Maskelyne had a genuine dislike for spiritualist frauds. After
seeing a performance of the fraudulent spiritualists, the Davenport
Brothers, he decided to expose their fraud by recreating their act
using no actual supernatural methods. Alongside Cooke, his first
professional performance was billed as follows:
"Messrs. Maskelyne and Cooke, the only successful rivals
of the Davenport Brothers, will give a grand exposition of the entire
public séance in open daylight, showing the possibility of
accomplishing, without the aid of spiritualism, not only all the
Davenport's tricks, but many others, original and more astounding,
including escaping from a box."
Maskelyne and Cooke later went on to perform a long run at the
Egyptian Hall in Piccadilly, calling it "England's Home of
Mystery" and performing various feats.
Maskelyne made it his lifelong mission to dispel the notion of
supernatural powers.
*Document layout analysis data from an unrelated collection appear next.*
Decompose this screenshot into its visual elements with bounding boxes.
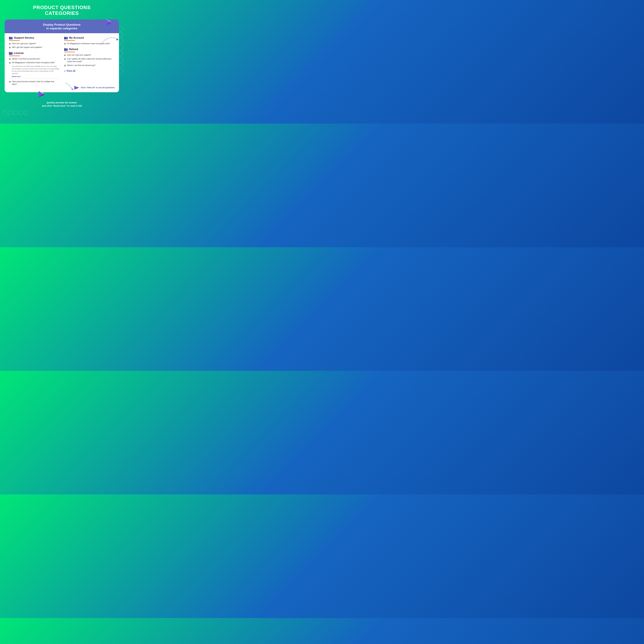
list-item: Do Mageplaza's extensions have encrypted… — [9, 61, 59, 64]
right-column: My Account Do Mageplaza's extensions hav… — [64, 36, 115, 89]
card-body: Support Service How can I get your suppo… — [5, 33, 119, 92]
answer-preview-text: Our extensions are 100% open editable so… — [9, 65, 59, 75]
card-header-title: Display Product Questions in separate ca… — [9, 23, 114, 30]
list-item: Where I can find my license key? — [9, 58, 59, 60]
bullet-icon — [9, 62, 11, 64]
page-title: PRODUCT QUESTIONS CATEGORIES — [33, 5, 91, 16]
bullet-icon — [64, 43, 66, 45]
account-underline — [64, 40, 75, 41]
question-text: How many licenses should I have for mult… — [12, 80, 59, 86]
folder-icon-support — [9, 36, 13, 39]
annotation-text: Click “View all” to see all questions — [81, 86, 115, 89]
list-item: How can I get your support? — [64, 54, 115, 57]
bullet-icon — [9, 43, 11, 45]
svg-marker-39 — [39, 91, 46, 97]
question-text: Will I get free support and updates? — [12, 46, 42, 49]
bullet-icon — [9, 81, 11, 83]
category-license: License Where I can find my license key?… — [9, 52, 59, 86]
bottom-plane-decoration — [3, 91, 46, 98]
svg-marker-35 — [72, 88, 73, 90]
svg-point-15 — [8, 111, 12, 115]
question-text: Where I can find my license key? — [67, 64, 95, 67]
svg-point-18 — [24, 111, 28, 115]
svg-point-16 — [13, 111, 18, 115]
support-underline — [9, 40, 20, 41]
refund-underline — [64, 52, 75, 52]
category-refund-title: Refund — [69, 48, 78, 51]
read-more-link[interactable]: Read more — [9, 76, 59, 77]
annotation-plane-icon — [74, 85, 80, 90]
question-text: Can I gather all order's data from sever… — [67, 58, 115, 63]
question-text: Do Mageplaza's extensions have encrypted… — [12, 61, 55, 64]
click-view-all-annotation: Click “View all” to see all questions — [74, 85, 115, 90]
question-text: Do Mageplaza's extensions have encrypted… — [67, 42, 110, 45]
list-item: Will I get free support and updates? — [9, 46, 59, 49]
bullet-icon — [64, 58, 66, 60]
svg-marker-36 — [74, 86, 79, 89]
svg-point-17 — [19, 111, 23, 115]
folder-icon-refund — [64, 48, 68, 51]
list-item: How can I get your support? — [9, 42, 59, 45]
svg-rect-27 — [9, 52, 10, 53]
license-underline — [9, 56, 20, 56]
question-text: How can I get your support? — [67, 54, 91, 57]
category-license-header: License — [9, 52, 59, 55]
paper-plane-icon — [104, 19, 113, 27]
view-all-label[interactable]: View all — [66, 70, 75, 72]
bottom-plane-icon — [38, 91, 46, 97]
bullet-icon — [64, 54, 66, 56]
category-my-account-header: My Account — [64, 36, 115, 39]
list-item: Where I can find my license key? — [64, 64, 115, 67]
svg-rect-30 — [64, 37, 66, 37]
category-license-title: License — [14, 52, 24, 55]
svg-rect-34 — [64, 48, 66, 49]
bullet-icon — [9, 47, 11, 48]
svg-point-14 — [2, 111, 7, 115]
list-item: How many licenses should I have for mult… — [9, 80, 59, 86]
question-text: Where I can find my license key? — [12, 58, 40, 60]
question-text: How can I get your support? — [12, 42, 36, 45]
category-refund-header: Refund — [64, 48, 115, 51]
svg-marker-19 — [106, 19, 112, 25]
chevrons-icon: » — [64, 70, 66, 72]
bullet-icon — [9, 58, 11, 60]
category-account-title: My Account — [69, 36, 84, 39]
bullet-icon — [64, 65, 66, 66]
folder-icon-account — [64, 36, 68, 39]
left-column: Support Service How can I get your suppo… — [9, 36, 59, 89]
list-item: Do Mageplaza's extensions have encrypted… — [64, 42, 115, 45]
view-all-container[interactable]: » View all — [64, 70, 115, 72]
footer-text: Quickly preview the answer and click “Re… — [42, 101, 82, 107]
bottom-left-decoration-icon — [2, 108, 32, 117]
card-header: Display Product Questions in separate ca… — [5, 19, 119, 33]
svg-rect-24 — [9, 37, 10, 37]
category-refund: Refund How can I get your support? Can I… — [64, 48, 115, 67]
list-item: Can I gather all order's data from sever… — [64, 58, 115, 63]
category-support-service-header: Support Service — [9, 36, 59, 39]
category-support-title: Support Service — [14, 36, 34, 39]
category-my-account: My Account Do Mageplaza's extensions hav… — [64, 36, 115, 45]
main-card: Display Product Questions in separate ca… — [5, 19, 119, 92]
folder-icon-license — [9, 52, 13, 55]
svg-marker-31 — [116, 38, 119, 40]
category-support-service: Support Service How can I get your suppo… — [9, 36, 59, 49]
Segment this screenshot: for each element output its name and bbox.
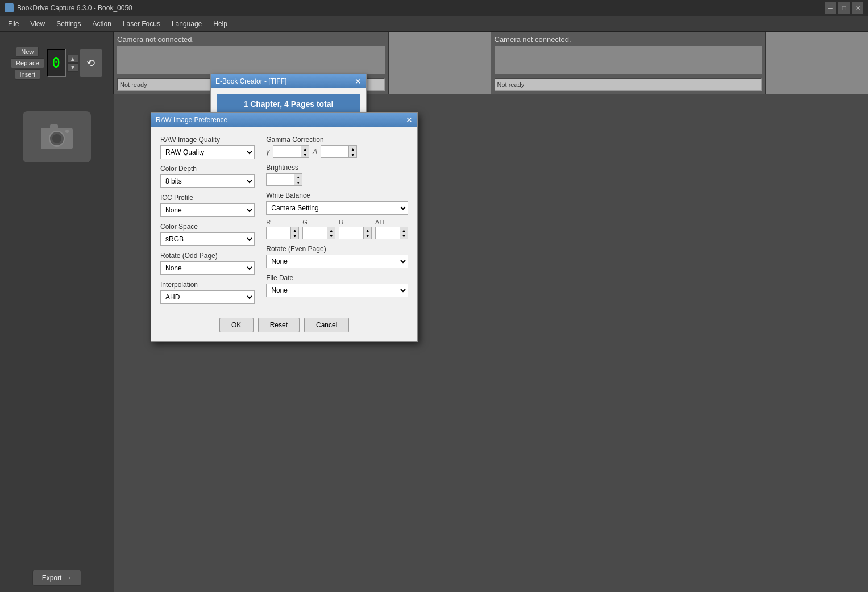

In 1914, he founded the Occult Committee whose
remit was to "investigate claims to supernatural power and
to expose fraud."
His need to expose frauds also spiked an interest in the tricks
of crooked gamblers. In 1894 he published Sharps and Flats. The
book became an instant classic the moment it hit the shelves and
remains a source of inspiration to all researches of crooked gambling,
to this day.
Maskelyne died of pneumonia, on May 18, 1917, in his flat on St. George's Hall, in London.